Squeezed, Unit 4 Cargo, Gaol Ferry Steps, Bristol BS1 6WE

- Review -

Your new Squeeze: More than a fling

Having had a torrid love affair with burgers in Bristol for just over a year now, I think I’ve experienced every emotion. It’s been my foray into a polyamorous relationship across the city; plus I have practically zero shame when it comes to eating the apple of my stomachs’ eye. Only after thinking I’ve found The One™ did I find another- and another.

By definition, I can’t claim that I’ve been cheated on- I’ve either simply encountered loves-at -first-sight whose profile pictures didn’t live up to the content or I’ve known that I was in for a disappointment and did the deed anyway; because at this stage, who cares about self-esteem when an urge needs feeding? But every now and then, you find something that restores your self respect and faith; you do know what you want and there’s someone out there who just gets you. Love like you’ve never been hurt, they say.

Well I’m done with just finding any port in a storm, because I’ve found Squeezed.

Beleaguered and alone, I find myself at the harbourside again. But rather than just sitting there and kicking my legs trying to avoid my own reflection, my eye catches bright yellow tiles almost glowing from inside one in a series of shipping containers. I’m met with the beaming smile of Alex Hayes, the owner- previously of Rebel Roll fame who has just completed another hefty order, with all the grace and skill typical of a veteran in his field.

I opt for the St. Werburger- double beef patty, Monterey Jack, confit shallots, smoked bacon & caper aioli & chipotle tomato relish- with ancho salted fries and a 12oz ‘Yard Sale’ lemonade.

I just have to find out.

Two actual fistfuls of beautiful ground beef are thrown on the grill alongside a freshly cut brioche bun.

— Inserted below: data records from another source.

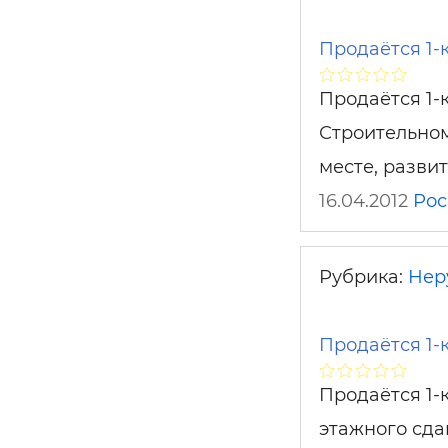
Продаётся 1-
Продаётся 1-
Строительном
месте, разви
16.04.2012
Рос
Рубрика:
Нер
Продаётся 1-
Продаётся 1-к
этажного сда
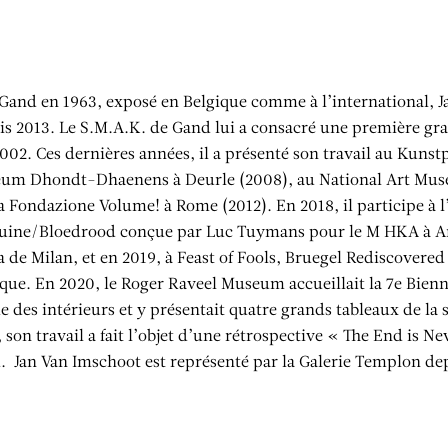
Gand en 1963, exposé en Belgique comme à l’international, J
is 2013. Le S.M.A.K. de Gand lui a consacré une première gr
002. Ces dernières années, il a présenté son travail au Kunst
um Dhondt-Dhaenens à Deurle (2008), au National Art Museu
la Fondazione Volume! à Rome (2012). En 2018, il participe à l
uine/Bloedrood conçue par Luc Tuymans pour le M HKA à An
 de Milan, et en 2019, à Feast of Fools, Bruegel Rediscovere
que. En 2020, le Roger Raveel Museum accueillait la 7e Bienn
 des intérieurs et y présentait quatre grands tableaux de la sé
 son travail a fait l’objet d’une rétrospective « The End is N
. Jan Van Imschoot est représenté par la Galerie Templon de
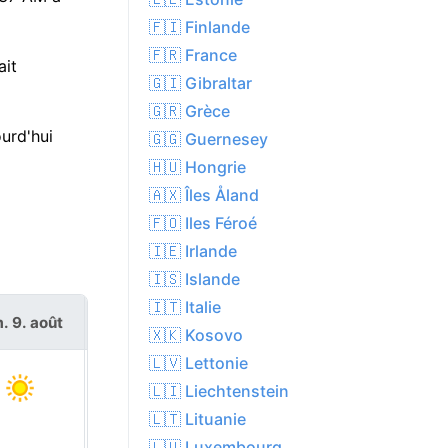
🇫🇮 Finlande
🇫🇷 France
ait
🇬🇮 Gibraltar
🇬🇷 Grèce
urd'hui
🇬🇬 Guernesey
🇭🇺 Hongrie
🇦🇽 Îles Åland
🇫🇴 Iles Féroé
🇮🇪 Irlande
🇮🇸 Islande
🇮🇹 Italie
. 9. août
lun. 10. août
🇽🇰 Kosovo
🇱🇻 Lettonie
🇱🇮 Liechtenstein
🇱🇹 Lituanie
🇱🇺 Luxembourg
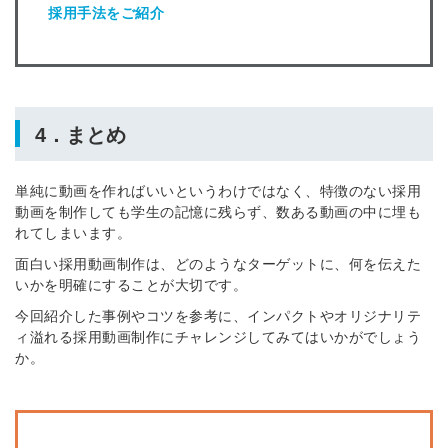
採用手法をご紹介
4．まとめ
単純に動画を作ればいいというわけではなく、特徴のない採用
動画を制作しても学生の記憶に残らず、数ある動画の中に埋も
れてしまいます。
面白い採用動画制作は、どのようなターゲットに、何を伝えた
いかを明確にすることが大切です。
今回紹介した事例やコツを参考に、インパクトやオリジナリテ
ィ溢れる採用動画制作にチャレンジしてみてはいかがでしょう
か。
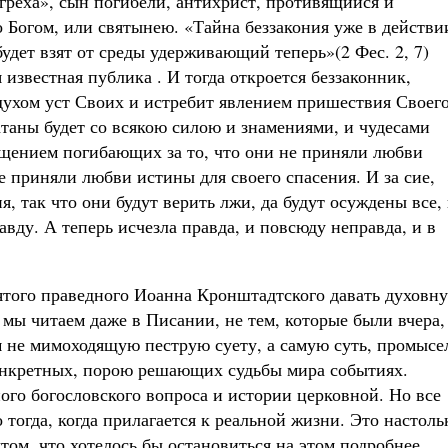
 греха», сын погибели, антихрист, противящийся и
 Богом, или святынею. «Тайна беззакония уже в действи
будет взят от среды удерживающий теперь»(2 Фес. 2, 7)
 известная публика . И тогда откроется беззаконник,
 духом уст Своих и истребит явлением пришествия Своего
атаны будет со всякою силою и знамениями, и чудесами
щением погибающих за то, что они не приняли любви
не приняли любви истины для своего спасения. И за сие,
, так что они будут верить лжи, да будут осуждены все,
ду. А теперь исчезла правда, и повсюду неправда, и в
вятого праведного Иоанна Кронштадтского давать духовн
 мы читаем даже в Писании, не тем, которые были вчера,
м не мимоходящую пеструю суету, а самую суть, промысе
онкретных, порою решающих судьбы мира событиях.
ого богословского вопроса и истории церковной. Но все
о тогда, когда прилагается к реальной жизни. Это настоль
том, что хотелось бы остановиться на этом подробнее.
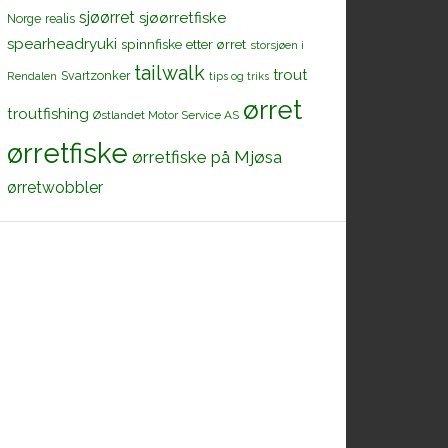
sjøørret
sjøørretfiske
Norge
realis
spearheadryuki
spinnfiske etter ørret
storsjøen i
tailwalk
trout
Svartzonker
Rendalen
tips og triks
ørret
troutfishing
Østlandet Motor Service AS
ørretfiske
ørretfiske på Mjøsa
ørretwobbler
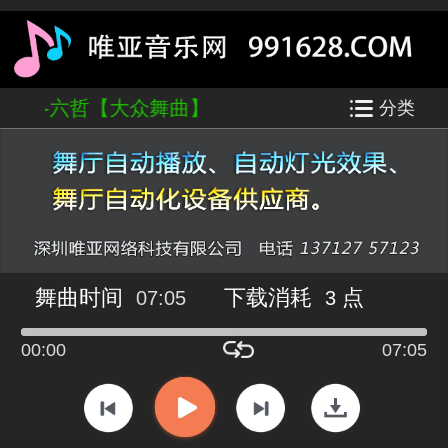
的回忆-六哲【大众舞曲】
分类
舞曲时间
下载消耗
点
07:05
3
00:00
07:05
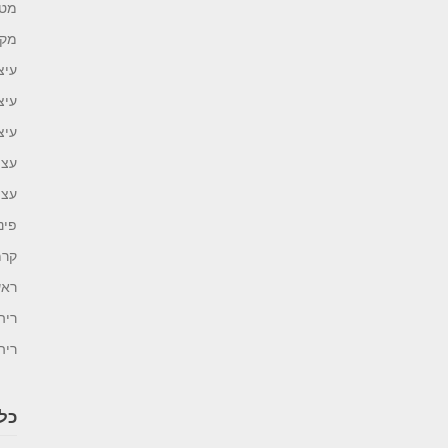
מטב
מקל
עיצ
עיצ
עיצ
עצו
עצת
פינ
קרמ
ראש
ריה
ריה
כל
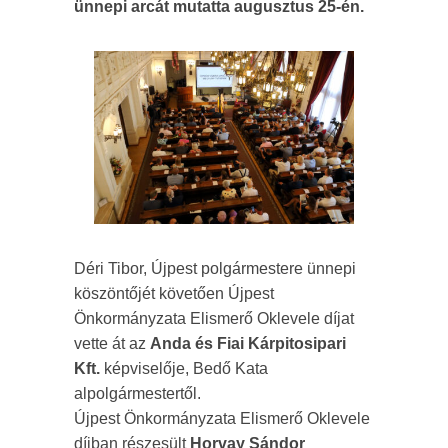
ünnepi arcát mutatta augusztus 25-én.
Déri Tibor, Újpest polgármestere ünnepi
köszöntőjét követően Újpest
Önkormányzata Elismerő Oklevele díjat
vette át az
Anda és Fiai Kárpitosipari
Kft.
képviselője, Bedő Kata
alpolgármestertől.
Újpest Önkormányzata Elismerő Oklevele
díjban részesült
Horvay Sándor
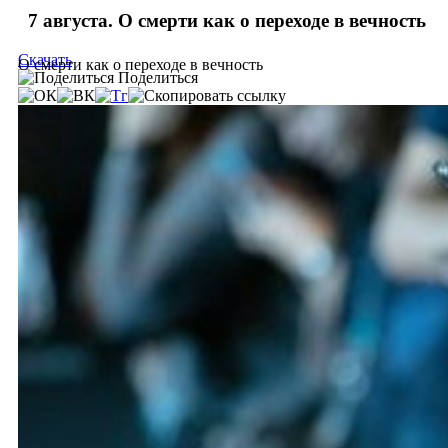
7 августа. О смерти как о переходе в вечность
Скачать
О смерти как о переходе в вечность
Поделиться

The cheese then laid on top of the patties to gently melt and as the edges wilt, the bun is dressed with the ruby red relish, one of the patties and these supple caramelised confit shallots. The next patty comes in and the top bun is treated to a decent lick of this smoked bacon and caper aioli and assembled. I bite in and I can’t quite believe it. ‘Oh God’ I can hear myself scream, ‘it’s happening again’.

You can taste e v e r y t h i n g and all in total harmony. The patties are juicy and extremely well seasoned, with that little bit of charr and blush- the Jack cheese has welded them together, allowing a pocket for those sweet shallots to sit in. The aioli is a masterstroke; a way of distributing a smokey bacon essence with a tangy hit that ensures a consistent and even flavour profile down to the last bite.

The relish plays off against this, offering an almost fruity element that doesn’t intrude but highlights. Between bites, I turn to the ancho-seasoned fries- reminiscent of paprika, but with a sweetness over heat. They’re crisp on the edges and fluffy inside, with not a limp one in sight. Right on cue, the thirst comes and is utterly vanquished with Alex’s take on a classic lemonade. It’s just a bit more sour than sweet, zesty and ice cold which refreshes and resets my palate for another round. And all this culinary genius for less than a tenner.

I cast my starry eyes back to the menu and see words like ‘peanut chipotle BBQ sauce’ on one item and ‘smoked oyster & tarragon aioli, wild mushroom duxelle’ on another. Like a gentle and considerate lover, there’s an invitation to breakfast with the ‘Morningside Burger’- beef patty, smoked bacon, Bloody Mary aioli, potato rosti & fried egg.

There’s no way this can be a one-night stand.